Do you realize how incredibly bad this is! Inception was in 2012! And they are happy they beat the S&P by 17 points since 2012. That’s what one pays huge fees for? We’ve beaten the S&P by more than that so far just since Jan 1st this year! No fees! We were up 1.6% this “worst week.” No fees! And anyone reading this board could have followed our principles (and even some of our stocks if they chose, as I post my positions every month), and had approximately similar results. I think the problem is the buy and hold for 5 years, no matter, what in the rules of the everlasting portfolio. I suspect a rational person might have exited some of those positions if they weren’t forced by the rules to keep them.



Here’s the good news (from my perspective). TNF got me to trust my own judgment with stock picking. They got me to focus on the underlying business rather than the stock’s market performance. As a Supernova subscriber (for 2 years) I made more good investments than bad ones, however, I did not buy every recommendation, I did not hold every losing position. I found this board.

Now for the not so good news. It’s been a bit painful to shed a lot of my holdings, even the ones that have performed poorly. Why? Buy and hold mentality. The mistaken notion that i haven’t really lost any money until I lock it in by selling at a loss. So long as I hold onto the future promise that these investments will someday provide great returns I’m doing OK.

This is false. If the stock goes below my purchase price, I’ve lost money. If the stock underperforms the general market, I’ve lost money. If the stock underperforms my other holdings with a similar risk profile that are doing much better and are not overweight in my portfolio, I’ve lost money. That doesn’t automatically make it a bad investment. There are many reasons for a stock’s price to behave in erratic fashion. But, hold for five years irrespective of everything else is preposterous. This dictum (along with the exorbitant fee structure) is why I could not be enticed to join foolish Everlasting Portfolio.

There are other things about TMF that are annoying (like the risk measurement that includes automatic negative answers, if every company gets the same answer, what’s the point of the question?). The CAPS game. And so on . . .

But the thing that at first appealed most to me is now the thing I find the most damaging investment advice. The “buy and hold” dictum. It’s fine to buy with the intention of holding, but it’s stupid (but oddly comforting) to do so blindly. If you always can maintain faith in the long-term outcome, you never get too uncomfortable with losing positions.

But, I get it. TMF is a business. The brothers have built the entire business on this mantra. There’s no turning back.


" If the stock underperforms the general market, I’ve lost money" No, as long as the price goes up (plus any dividends) you have made money. Compared to “general market” maybe not , but that “general market” can be measured several ways. So maybe you haven’t made as much. But those returns should be valued by the amount of risk involved in each.

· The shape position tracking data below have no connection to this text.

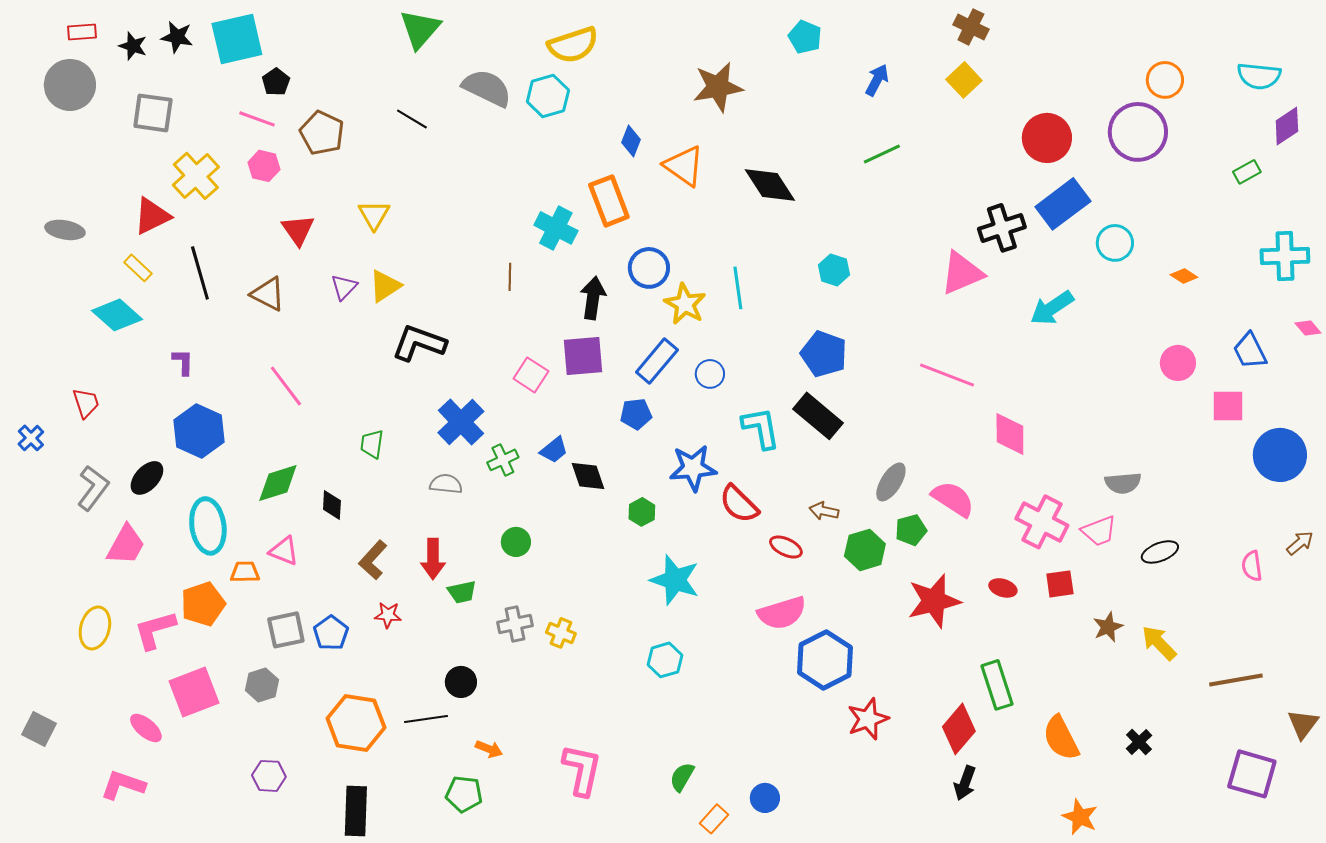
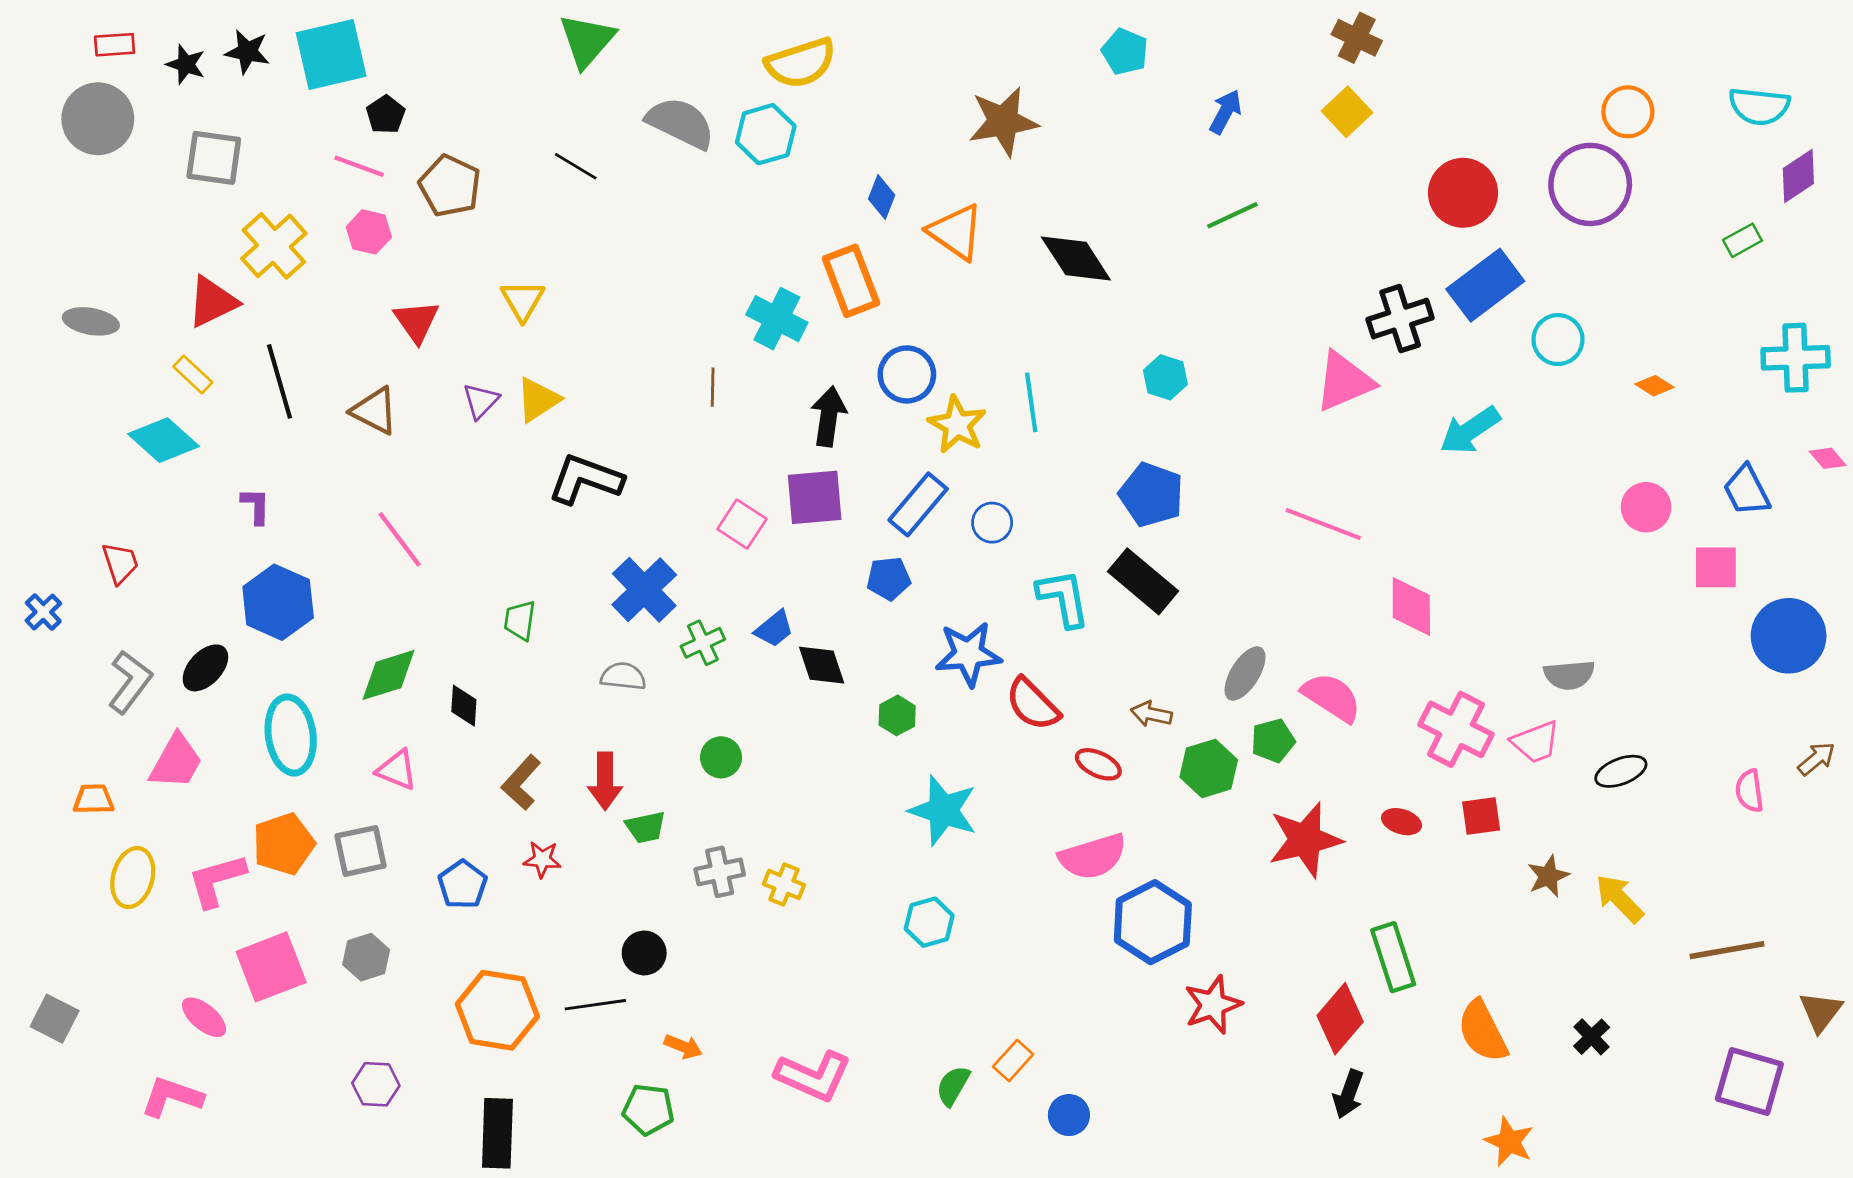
orange trapezoid: (245, 572) -> (94, 799), moved
gray square: (286, 630) -> (361, 851), moved
pink L-shape: (582, 770) -> (813, 1076), turned 102
orange rectangle: (714, 819) -> (1013, 1061), moved

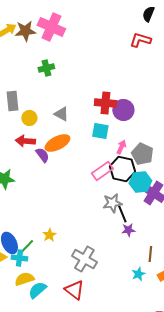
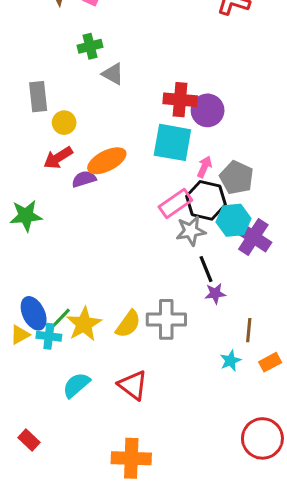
gray triangle: (61, 114) -> (113, 74), moved
cyan square: (100, 131) -> (172, 142), size x1.5
red arrow: (25, 141) -> (58, 158), turned -36
purple semicircle: (42, 155) -> (84, 179), turned -70
gray star: (112, 203) -> (191, 231), moved
yellow star: (49, 235) -> (84, 324), moved, size x1.6
gray cross: (84, 259) -> (166, 319), moved, turned -30
yellow semicircle: (24, 279) -> (128, 324), moved, turned 144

As you say paper loses are real. You can prove this by trying to borrow using them as collateral. Buy and hold works fine for broad indices as long as you are young enough to have time on your side. And no Russia 1918 happens. ( probably not a true Black Swan event). This does not hold=true for individual stocks which are dependent on unique factors beyond the general economy .

One other point- the DJI and SP 500 are both actually actively managed indices. They just change slowly as stocks are dropped or added.

I like the combined selling strategy of Peter Lynch and Philip Fisher. Fisher says, in effect, “Give your stocks a chance” meaning, don’t sell then just because they drop in price, hold for a reasonable amount of time for the stock to show its stuff. Lynch says to sell when the story changes.

As an example, I bought PFIE on November 24 at $3.405. Soon after it started to drop. Saul commented that they had spent money on expansion at the wrong time – true enough, but, IMO, the story had not changed. It was worth holding. I tracked the price as well as the price of crude and did not add until I felt that a bottom had set in. That was April 24, when I bought twice the shares at less than half the price, $1.53. My new cost basis is $2.157.

On the other hand, XPO’s story has changed for the worse with the French deal, IMO. If the market continues liking it, my covered calls are likely to be assigned and I’ll be happy to have made a small profit. Had it not been for the calls, I would have considered selling outright.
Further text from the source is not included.